Action item: Below are the entries. Print only the lines starting at the one with "28241 Southw" and ending at the one with "seems to be the most common theme when it", exactly, with no pictures.

(Transcribed page contents)
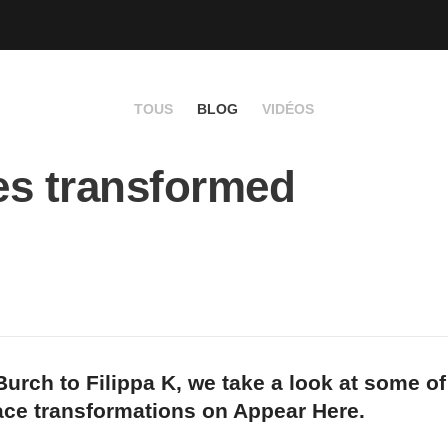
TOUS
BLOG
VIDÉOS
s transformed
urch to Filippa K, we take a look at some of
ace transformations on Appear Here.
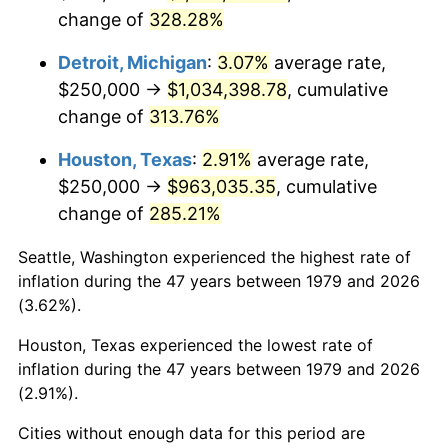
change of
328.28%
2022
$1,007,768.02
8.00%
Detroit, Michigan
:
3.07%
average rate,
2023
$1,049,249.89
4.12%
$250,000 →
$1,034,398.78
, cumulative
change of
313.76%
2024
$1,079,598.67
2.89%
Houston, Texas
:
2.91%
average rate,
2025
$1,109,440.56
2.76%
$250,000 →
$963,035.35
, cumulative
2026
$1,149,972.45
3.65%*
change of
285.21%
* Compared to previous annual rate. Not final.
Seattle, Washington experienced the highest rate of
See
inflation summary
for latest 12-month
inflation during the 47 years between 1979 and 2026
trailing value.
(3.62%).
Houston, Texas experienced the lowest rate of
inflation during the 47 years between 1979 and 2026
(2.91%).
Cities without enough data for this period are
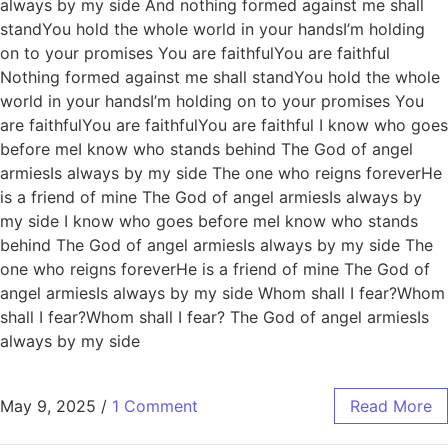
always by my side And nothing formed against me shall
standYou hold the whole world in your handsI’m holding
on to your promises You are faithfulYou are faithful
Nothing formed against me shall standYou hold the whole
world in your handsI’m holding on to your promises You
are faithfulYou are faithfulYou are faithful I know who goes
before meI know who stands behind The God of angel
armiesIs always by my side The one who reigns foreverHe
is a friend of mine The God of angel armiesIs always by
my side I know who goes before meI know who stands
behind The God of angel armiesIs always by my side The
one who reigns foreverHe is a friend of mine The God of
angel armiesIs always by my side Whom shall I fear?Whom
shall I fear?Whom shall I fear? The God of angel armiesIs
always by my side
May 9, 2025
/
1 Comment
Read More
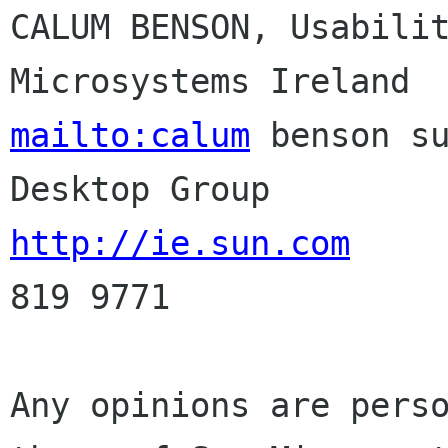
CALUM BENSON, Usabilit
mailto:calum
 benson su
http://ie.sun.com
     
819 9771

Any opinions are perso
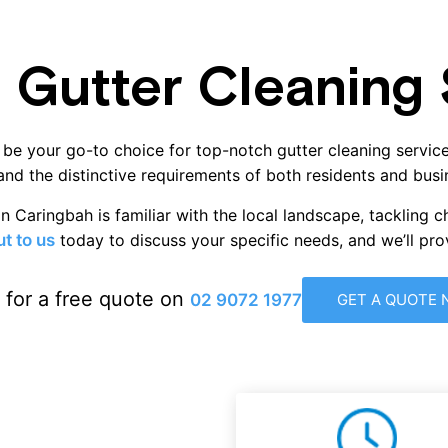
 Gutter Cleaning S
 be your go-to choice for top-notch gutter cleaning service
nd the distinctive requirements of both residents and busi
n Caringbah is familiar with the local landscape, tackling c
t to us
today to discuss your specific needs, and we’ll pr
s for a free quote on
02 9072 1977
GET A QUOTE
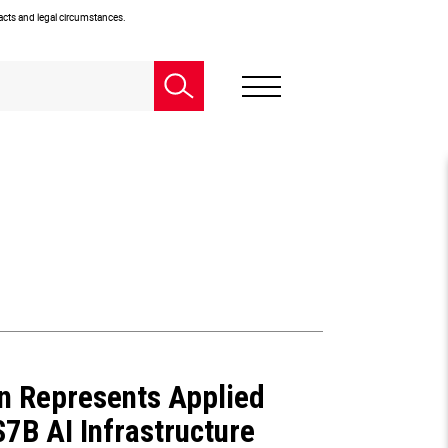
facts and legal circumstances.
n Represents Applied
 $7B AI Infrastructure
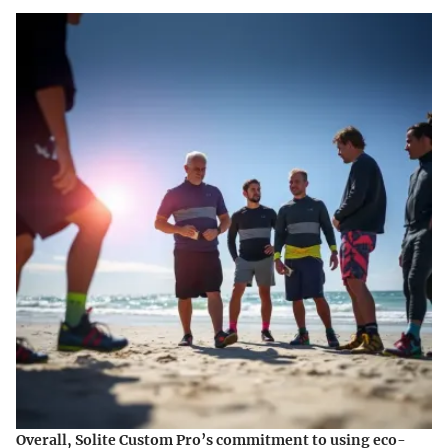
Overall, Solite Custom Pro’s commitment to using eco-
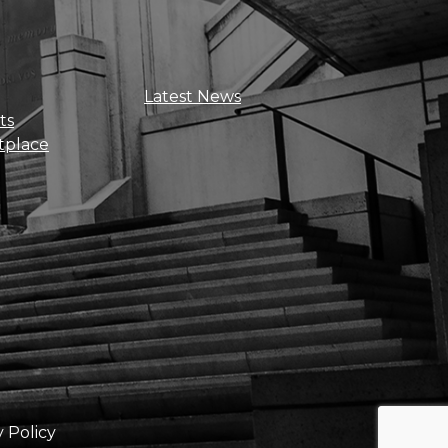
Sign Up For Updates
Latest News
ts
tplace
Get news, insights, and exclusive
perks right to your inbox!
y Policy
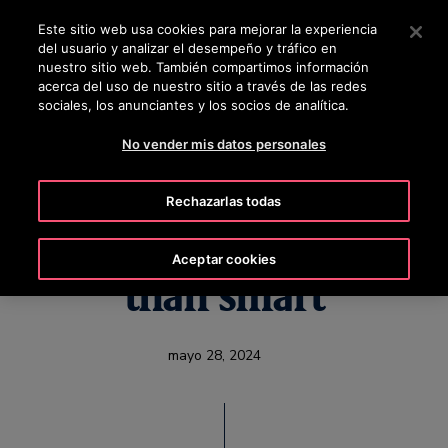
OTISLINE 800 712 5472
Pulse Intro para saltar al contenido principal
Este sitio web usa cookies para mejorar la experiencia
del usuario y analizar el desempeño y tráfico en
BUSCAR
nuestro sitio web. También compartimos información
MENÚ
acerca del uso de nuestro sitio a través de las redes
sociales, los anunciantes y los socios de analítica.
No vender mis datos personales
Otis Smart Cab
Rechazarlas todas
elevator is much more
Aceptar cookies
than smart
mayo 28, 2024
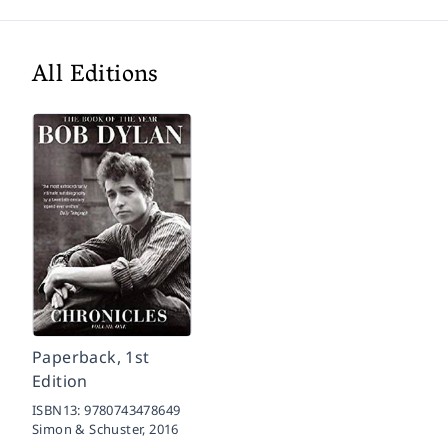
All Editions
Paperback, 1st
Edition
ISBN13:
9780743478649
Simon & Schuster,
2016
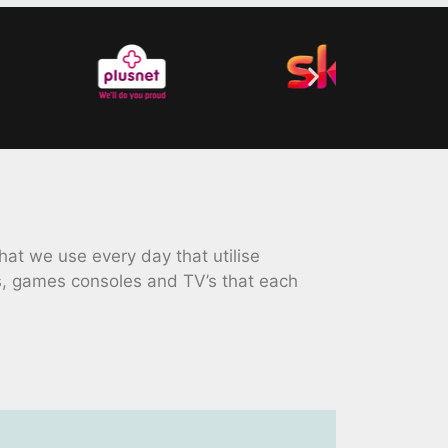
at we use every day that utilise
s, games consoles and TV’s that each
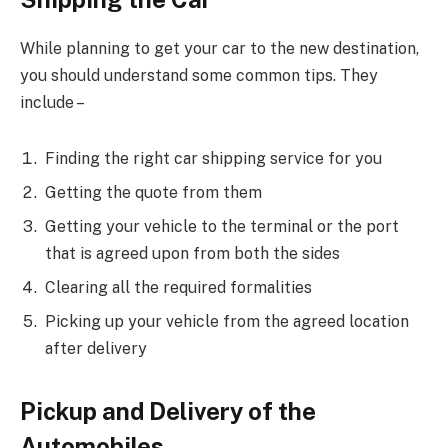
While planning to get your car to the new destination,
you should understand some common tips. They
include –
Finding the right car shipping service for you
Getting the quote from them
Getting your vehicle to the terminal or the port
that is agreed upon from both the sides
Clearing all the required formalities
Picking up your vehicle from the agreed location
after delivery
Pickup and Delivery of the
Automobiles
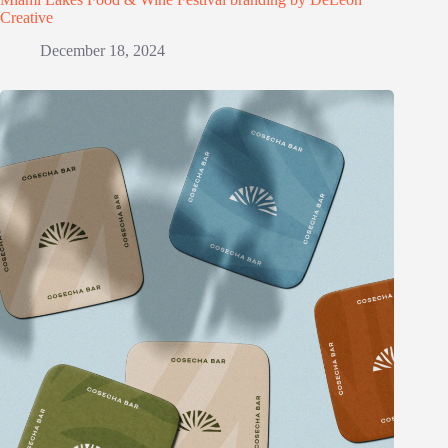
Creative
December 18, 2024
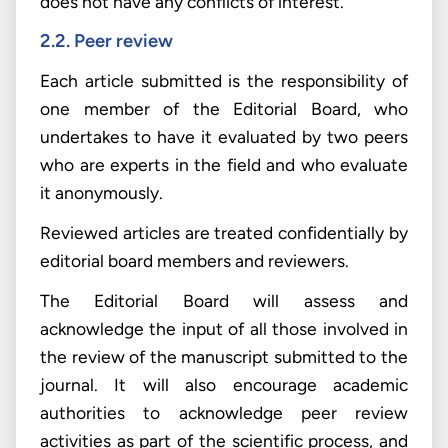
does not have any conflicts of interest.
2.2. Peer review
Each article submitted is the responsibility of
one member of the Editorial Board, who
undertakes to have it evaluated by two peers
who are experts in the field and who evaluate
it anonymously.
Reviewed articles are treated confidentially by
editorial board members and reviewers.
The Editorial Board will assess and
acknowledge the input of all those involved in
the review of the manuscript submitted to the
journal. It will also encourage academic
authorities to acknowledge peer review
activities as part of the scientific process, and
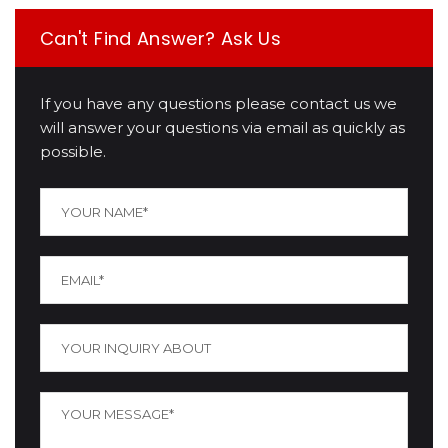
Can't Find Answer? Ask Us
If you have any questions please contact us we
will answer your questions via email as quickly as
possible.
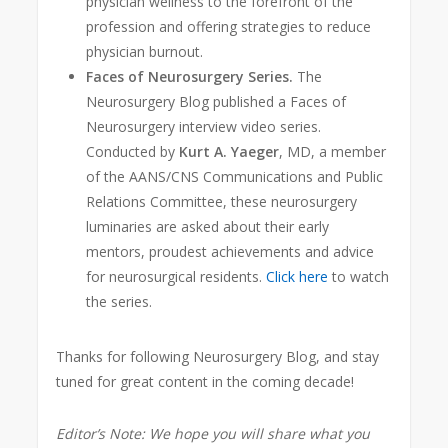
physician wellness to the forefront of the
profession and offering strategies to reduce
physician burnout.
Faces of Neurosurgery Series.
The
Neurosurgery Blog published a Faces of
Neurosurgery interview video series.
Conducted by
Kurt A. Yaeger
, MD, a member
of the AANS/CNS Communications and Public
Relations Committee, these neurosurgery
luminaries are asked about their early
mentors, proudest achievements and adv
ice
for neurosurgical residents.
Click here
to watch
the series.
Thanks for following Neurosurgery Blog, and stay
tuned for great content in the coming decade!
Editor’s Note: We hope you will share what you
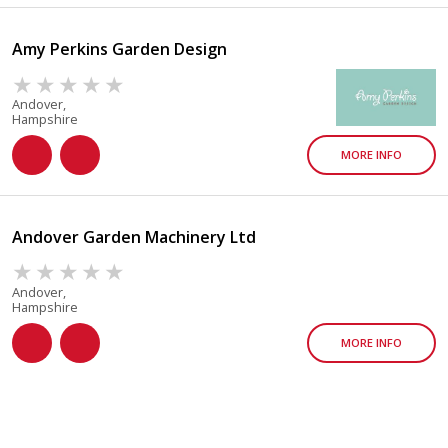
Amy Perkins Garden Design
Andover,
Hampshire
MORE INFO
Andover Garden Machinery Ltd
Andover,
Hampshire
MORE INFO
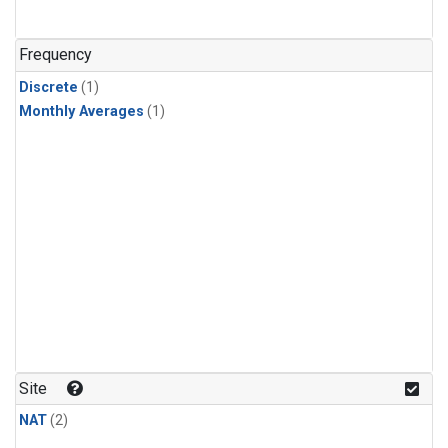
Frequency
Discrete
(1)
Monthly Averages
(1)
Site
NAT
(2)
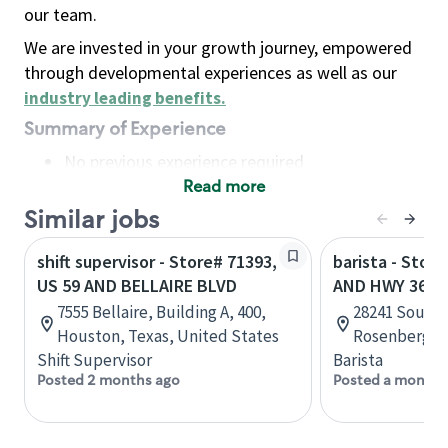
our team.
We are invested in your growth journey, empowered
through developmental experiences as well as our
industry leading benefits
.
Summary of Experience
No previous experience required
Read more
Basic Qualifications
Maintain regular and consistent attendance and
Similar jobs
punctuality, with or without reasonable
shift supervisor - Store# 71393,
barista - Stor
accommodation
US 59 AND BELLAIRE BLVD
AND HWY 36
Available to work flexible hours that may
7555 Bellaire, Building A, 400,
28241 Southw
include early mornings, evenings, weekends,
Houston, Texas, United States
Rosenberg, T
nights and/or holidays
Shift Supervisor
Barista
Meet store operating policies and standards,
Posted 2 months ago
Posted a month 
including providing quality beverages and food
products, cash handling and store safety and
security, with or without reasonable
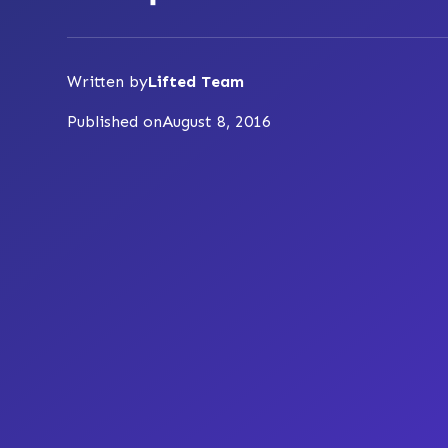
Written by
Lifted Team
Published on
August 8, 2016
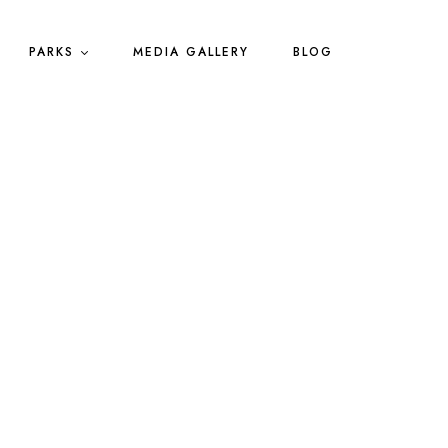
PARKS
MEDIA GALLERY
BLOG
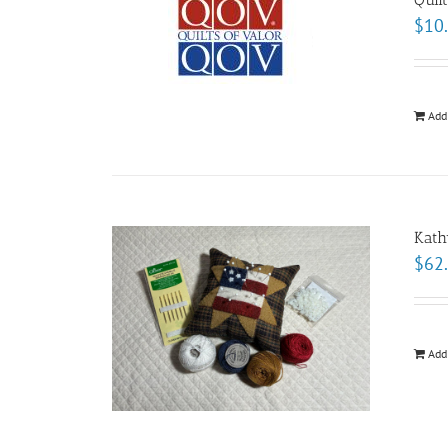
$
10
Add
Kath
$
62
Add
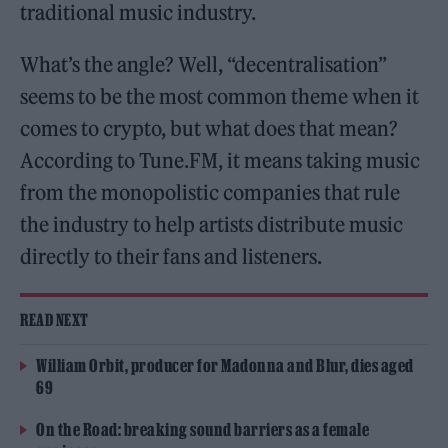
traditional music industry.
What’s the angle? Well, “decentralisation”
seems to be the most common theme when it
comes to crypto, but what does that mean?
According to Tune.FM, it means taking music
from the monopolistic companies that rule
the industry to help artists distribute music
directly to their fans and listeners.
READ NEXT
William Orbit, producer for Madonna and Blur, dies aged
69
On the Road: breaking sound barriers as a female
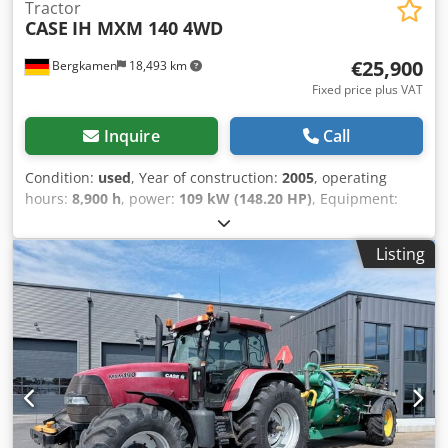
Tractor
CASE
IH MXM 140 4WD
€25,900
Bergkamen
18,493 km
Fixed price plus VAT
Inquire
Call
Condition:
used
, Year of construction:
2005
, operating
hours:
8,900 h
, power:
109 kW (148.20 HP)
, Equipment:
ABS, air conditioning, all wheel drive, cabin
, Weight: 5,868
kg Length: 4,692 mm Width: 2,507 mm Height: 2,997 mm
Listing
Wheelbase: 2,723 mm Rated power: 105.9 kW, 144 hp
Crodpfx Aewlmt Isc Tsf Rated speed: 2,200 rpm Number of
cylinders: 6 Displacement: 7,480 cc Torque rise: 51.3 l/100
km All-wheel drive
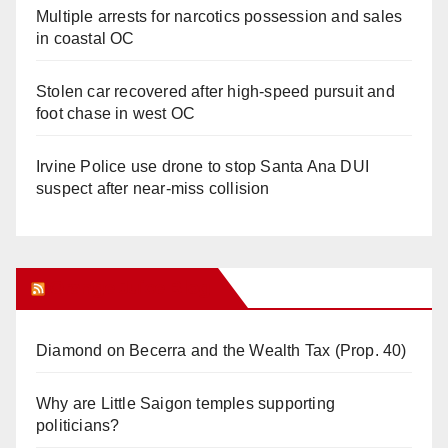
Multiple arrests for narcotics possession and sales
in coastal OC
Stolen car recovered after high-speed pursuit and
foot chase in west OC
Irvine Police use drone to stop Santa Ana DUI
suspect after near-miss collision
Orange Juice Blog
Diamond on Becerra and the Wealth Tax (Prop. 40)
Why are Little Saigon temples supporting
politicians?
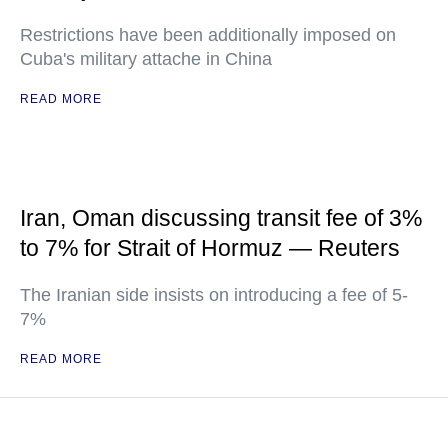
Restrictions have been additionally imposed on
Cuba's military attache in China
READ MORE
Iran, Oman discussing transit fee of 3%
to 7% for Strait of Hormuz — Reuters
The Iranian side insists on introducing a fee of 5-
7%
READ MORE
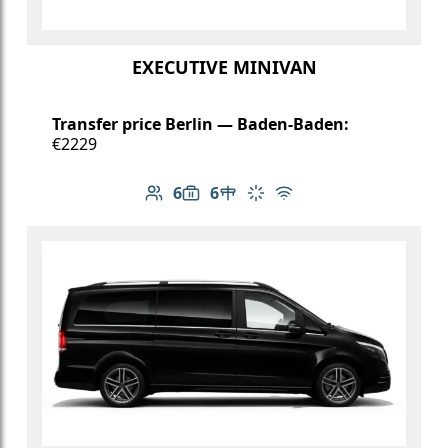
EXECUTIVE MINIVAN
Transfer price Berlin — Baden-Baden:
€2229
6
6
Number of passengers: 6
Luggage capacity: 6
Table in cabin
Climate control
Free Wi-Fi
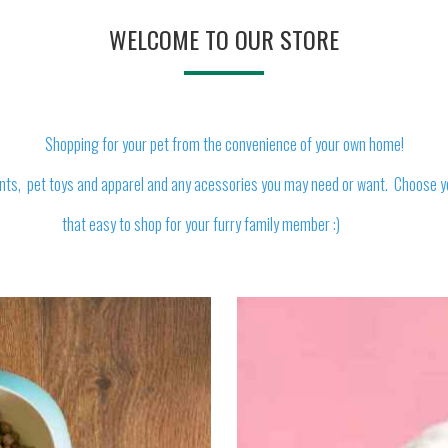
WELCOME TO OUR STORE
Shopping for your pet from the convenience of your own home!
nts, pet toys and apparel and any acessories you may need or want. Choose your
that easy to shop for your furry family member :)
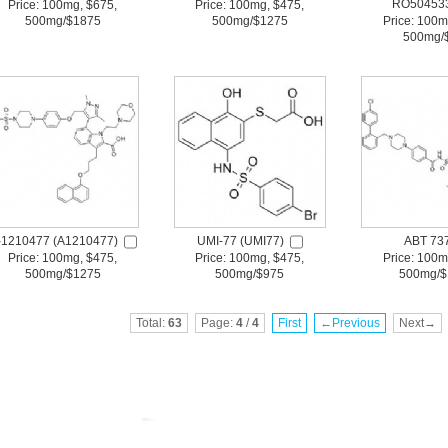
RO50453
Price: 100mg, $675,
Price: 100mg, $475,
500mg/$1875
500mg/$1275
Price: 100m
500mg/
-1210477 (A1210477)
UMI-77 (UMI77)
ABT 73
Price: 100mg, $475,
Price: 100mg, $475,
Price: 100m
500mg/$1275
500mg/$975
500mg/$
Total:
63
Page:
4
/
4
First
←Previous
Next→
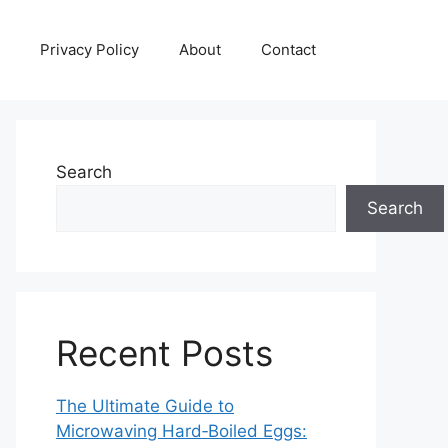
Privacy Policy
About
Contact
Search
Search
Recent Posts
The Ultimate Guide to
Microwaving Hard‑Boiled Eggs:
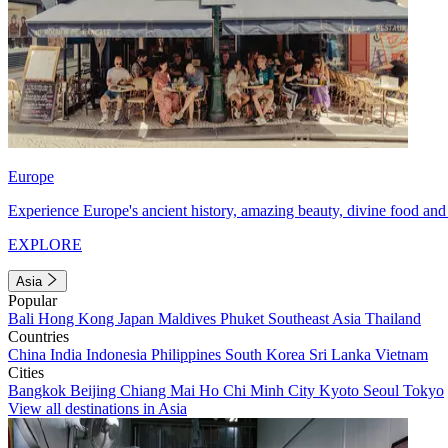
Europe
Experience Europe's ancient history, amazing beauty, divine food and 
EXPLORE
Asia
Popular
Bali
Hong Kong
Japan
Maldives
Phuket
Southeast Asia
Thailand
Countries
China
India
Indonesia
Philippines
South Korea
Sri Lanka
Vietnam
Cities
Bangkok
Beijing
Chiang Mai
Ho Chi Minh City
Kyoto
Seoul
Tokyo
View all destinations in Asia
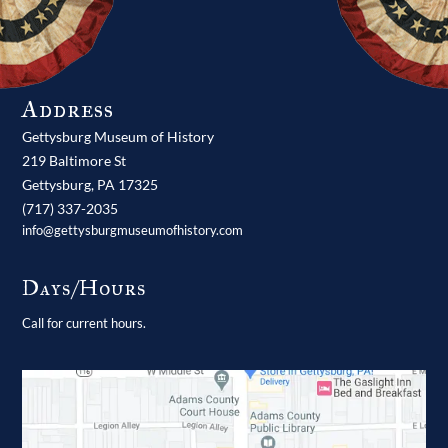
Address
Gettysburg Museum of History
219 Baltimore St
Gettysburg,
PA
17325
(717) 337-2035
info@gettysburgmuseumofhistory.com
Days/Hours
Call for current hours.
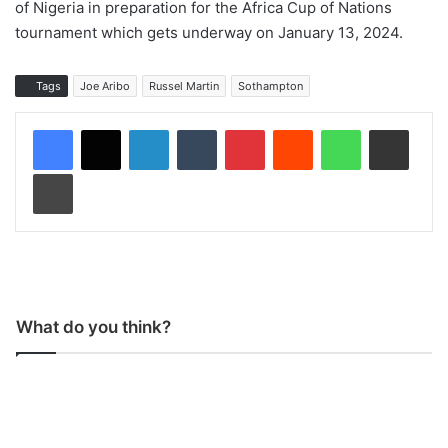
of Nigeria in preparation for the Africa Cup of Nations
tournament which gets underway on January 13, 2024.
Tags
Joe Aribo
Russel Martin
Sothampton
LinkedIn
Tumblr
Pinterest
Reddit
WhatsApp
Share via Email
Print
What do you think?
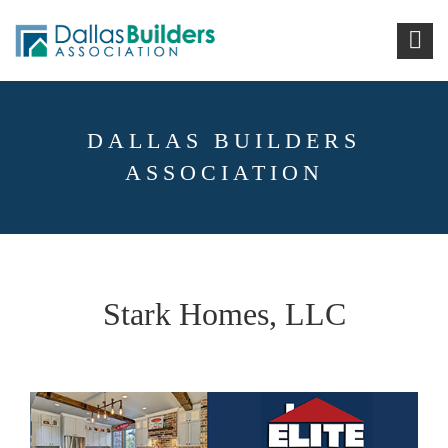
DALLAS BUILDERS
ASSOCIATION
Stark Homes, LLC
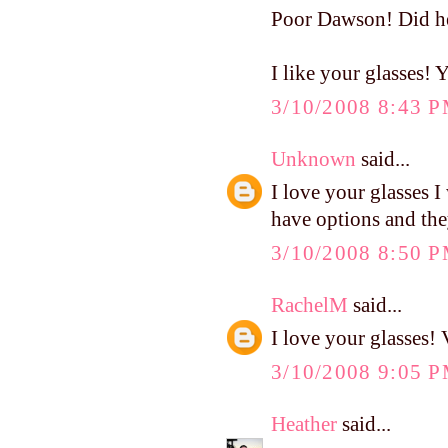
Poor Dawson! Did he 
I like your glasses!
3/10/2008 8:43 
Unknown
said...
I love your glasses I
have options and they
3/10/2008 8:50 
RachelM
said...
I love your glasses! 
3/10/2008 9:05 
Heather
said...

Task solution:
28241 Southw
include early mornings, evenings, weekends,
Houston, Texas, United States
Rosenberg, T
nights and/or holidays
Shift Supervisor
Barista
Meet store operating policies and standards,
Posted 2 months ago
Posted a month 
including providing quality beverages and food
products, cash handling and store safety and
security, with or without reasonable
Written by
Lifted Team
Published on
August 8, 2016
PARKS
MEDIA GALLERY
BLOG
$
10
Add
Kath
$
62
Add
traditional music industry.
What’s the angle? Well, “decentralisation”
seems to be the most common theme when it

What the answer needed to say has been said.